Work request
Set down the data below word for word, and leave the images aside.

Data to use
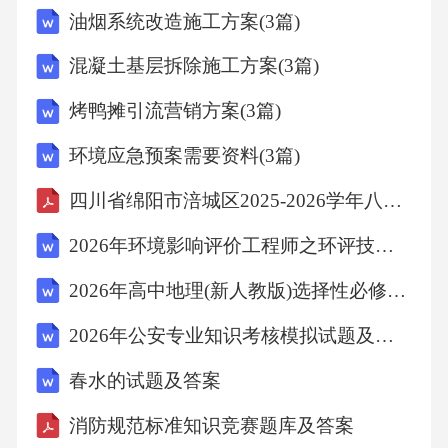
油烟系统改造施工方案(3篇)
()12.Howdidthespeakergohome?
混凝土基层拆除施工方案(3篇)
A.Bysubway.B.Bybus.C.Bybike.
烤鸭摊引流营销方案(3篇)
环境应急预案需要资料(3篇)
)13.Whatwasthegirldoing?
四川省绵阳市涪城区2025-2026学年八年级上学期1月期末物理试题
A.Readingabook.B.Listeningtomusic.C.Talkingwit
2026年环境影响评价工程师之环评技术导则与标准题库高频难、易错点模拟试题及参考答案详解（培优B卷）
hothers.
2026年高中地理(新人教版)选择性必修一课后习题通关练习试题及答案详解【网校专用】
)14.Wheredidthespeakerandthegirlputtheirbooks?
2026年公安专业知识考核模拟试题及参考答案详解【综合卷】
春水的试题及答案
A.Intheirboxes.B.Ontheirscats.C.Intheirbags.
消防规范标准知识竞赛题库及答案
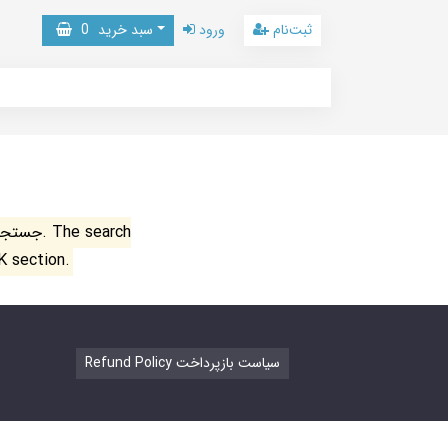
ثبت‌نام
ورود
سبد خرید
0
جستجو ن
K section.
Refund Policy سیاست بازپرداخت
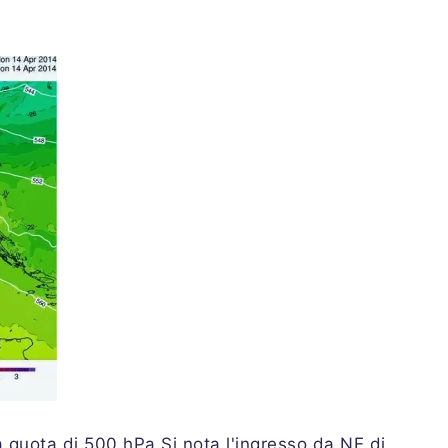
 quota di 500 hPa.Si nota l'ingresso da NE di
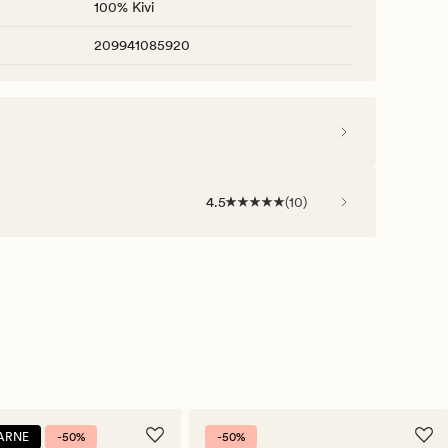
100% Kivi
209941085920
4.5
(
10
)
ARNE
-50%
-50%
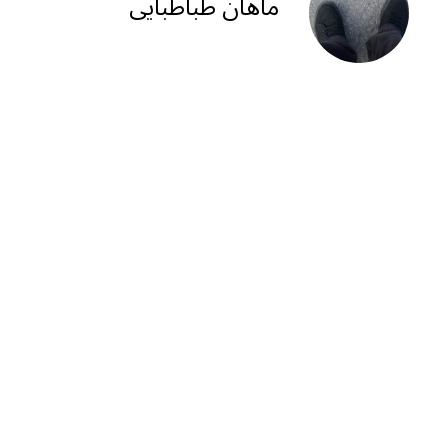
ra
A
ماهان طباطبایی
m
p
p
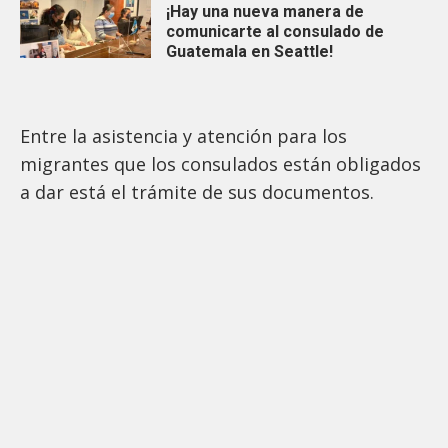
¡Hay una nueva manera de
comunicarte al consulado de
Guatemala en Seattle!
Entre la asistencia y atención para los
migrantes que los consulados están obligados
a dar está el trámite de sus documentos.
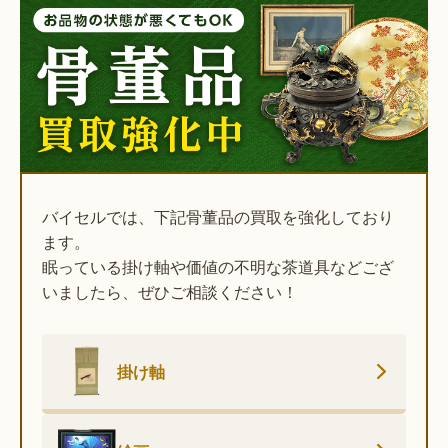
バイセルでは、下記骨董品の買取を強化しており
ます。
眠っている掛け軸や価値の不明な茶道具などござ
いましたら、ぜひご相談ください！
掛け軸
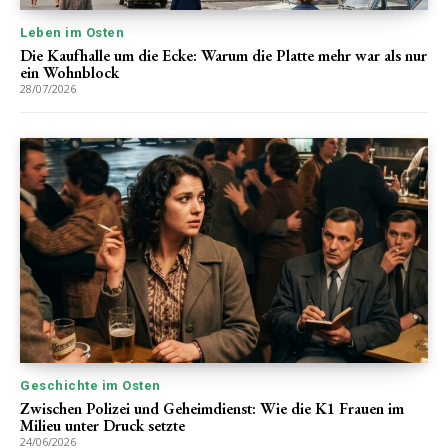
Leben im Osten
Die Kaufhalle um die Ecke: Warum die Platte mehr war als nur
ein Wohnblock
28/07/2026
Geschichte im Osten
Zwischen Polizei und Geheimdienst: Wie die K1 Frauen im
Milieu unter Druck setzte
24/06/2026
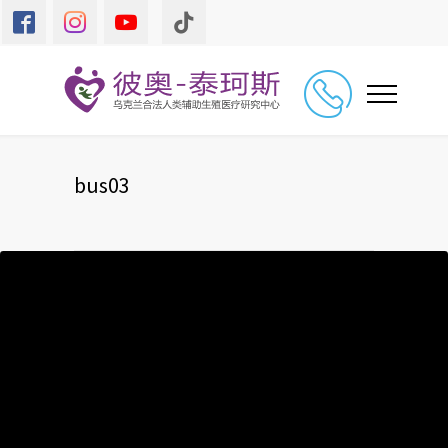
bus03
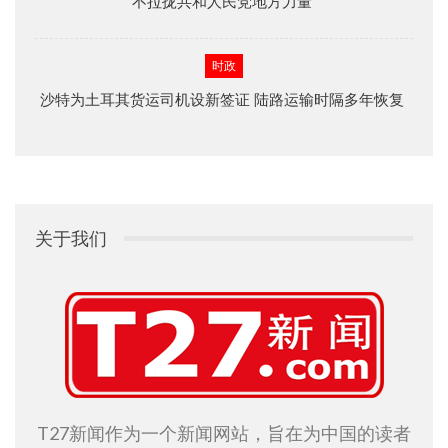
不拉拢共和人民党地方力量
时政
沙特为土耳其货运司机设新签证 陆路运输时隔多年恢复
关于我们
T27新闻作为一个新闻网站，旨在为中国的读者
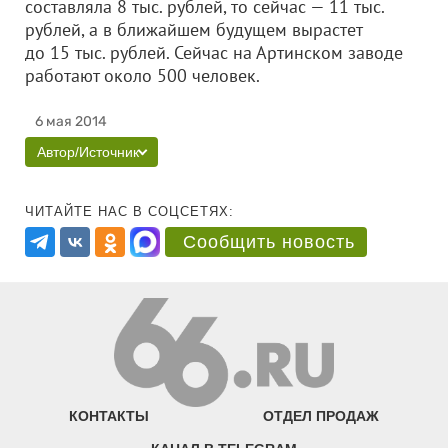
составляла 8 тыс. рублей, то сейчас — 11 тыс.
рублей, а в ближайшем будущем вырастет
до 15 тыс. рублей. Сейчас на Артинском заводе
работают около 500 человек.
6 мая 2014
Автор/Источник
ЧИТАЙТЕ НАС В СОЦСЕТЯХ:
Сообщить новость
КОНТАКТЫ
ОТДЕЛ ПРОДАЖ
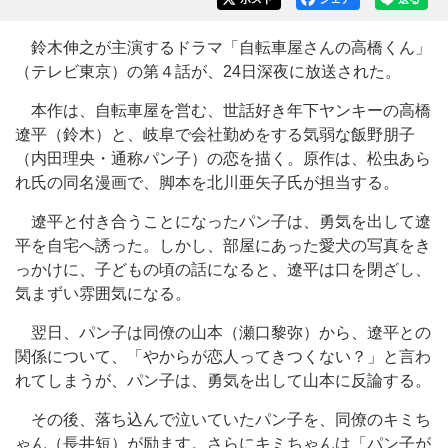
鈴木伸之が主演するドラマ「自転車屋さんの高橋くん」
（テレビ東京）の第４話が、24日深夜に放送された。
本作は、自転車屋を営む、世話好き年下ヤンキーの高橋
遼平（鈴木）と、岐阜で会社勤めをする気弱な飯野朋子
（内田理央・通称パン子）の恋を描く。原作は、松虫あら
れ氏の同名漫画で、脚本を北川亜矢子氏が担当する。
遼平と付き合うことになったパン子は、勇気を出して遼
平を自宅へ誘った。しかし、部屋にあった愛犬の写真をき
っかけに、子どもの頃の話になると、遼平は口を閉ざし、
気まずい雰囲気になる。
翌日、パン子は同僚の山本（瀬口黎弥）から、遼平との
関係について、「やからが恋人ってきつくない？」と言わ
れてしまうが、パン子は、勇気を出して山本に反論する。
その後、落ち込んで泣いていたパン子を、同僚のキミち
ゃん（長井短）が励ます。さらにキミちゃんは「パン子が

Task solution
油烟系统改造施工方案(3篇)
()12.Howdidthespeakergohome?
混凝土基层拆除施工方案(3篇)
A.Bysubway.B.Bybus.C.Bybike.
烤鸭摊引流营销方案(3篇)
环境应急预案需要资料(3篇)
)13.Whatwasthegirldoing?
四川省绵阳市涪城区2025-2026学年八年级上学期1月期末物理试题
A.Readingabook.B.Listeningtomusic.C.Talkingwit
2026年环境影响评价工程师之环评技术导则与标准题库高频难、易错点模拟试题及参考答案详解（培优B卷）
hothers.
2026年高中地理(新人教版)选择性必修一课后习题通关练习试题及答案详解【网校专用】
)14.Wheredidthespeakerandthegirlputtheirbooks?
2026年公安专业知识考核模拟试题及参考答案详解【综合卷】
春水的试题及答案
A.Intheirboxes.B.Ontheirscats.C.Intheirbags.
消防规范标准知识竞赛题库及答案
ثبت‌نام
ورود
سبد خرید
0
جستجو ن
K section.
Refund Policy سیاست بازپرداخت
 quota di 500 hPa.Si nota l'ingresso da NE di
100% Kivi
209941085920
4.5
(
10
)
ARNE
-50%
-50%
ra
A
ماهان طباطبایی
m
p
p
¡Hay una nueva manera de
comunicarte al consulado de
Guatemala en Seattle!
Entre la asistencia y atención para los
migrantes que los consulados están obligados
a dar está el trámite de sus documentos.
バイセルでは、下記骨董品の買取を強化しており
ます。
眠っている掛け軸や価値の不明な茶道具などござ
いましたら、ぜひご相談ください！
掛け軸
Leben im Osten
Die Kaufhalle um die Ecke: Warum die Platte mehr war als nur
ein Wohnblock
28/07/2026
Geschichte im Osten
Zwischen Polizei und Geheimdienst: Wie die K1 Frauen im
Milieu unter Druck setzte
24/06/2026
bus03
不拉拢共和人民党地方力量
时政
沙特为土耳其货运司机设新签证 陆路运输时隔多年恢复
关于我们
T27新闻作为一个新闻网站，旨在为中国的读者
составляла 8 тыс. рублей, то сейчас — 11 тыс.
рублей, а в ближайшем будущем вырастет
до 15 тыс. рублей. Сейчас на Артинском заводе
работают около 500 человек.
6 мая 2014
Автор/Источник
ЧИТАЙТЕ НАС В СОЦСЕТЯХ:
Сообщить новость
КОНТАКТЫ
ОТДЕЛ ПРОДАЖ
鈴木伸之が主演するドラマ「自転車屋さんの高橋くん」
（テレビ東京）の第４話が、24日深夜に放送された。
本作は、自転車屋を営む、世話好き年下ヤンキーの高橋
遼平（鈴木）と、岐阜で会社勤めをする気弱な飯野朋子
（内田理央・通称パン子）の恋を描く。原作は、松虫あら
れ氏の同名漫画で、脚本を北川亜矢子氏が担当する。
遼平と付き合うことになったパン子は、勇気を出して遼
平を自宅へ誘った。しかし、部屋にあった愛犬の写真をき
っかけに、子どもの頃の話になると、遼平は口を閉ざし、
気まずい雰囲気になる。
翌日、パン子は同僚の山本（瀬口黎弥）から、遼平との
関係について、「やからが恋人ってきつくない？」と言わ
れてしまうが、パン子は、勇気を出して山本に反論する。
その後、落ち込んで泣いていたパン子を、同僚のキミち
ゃん（長井短）が励ます。さらにキミちゃんは「パン子が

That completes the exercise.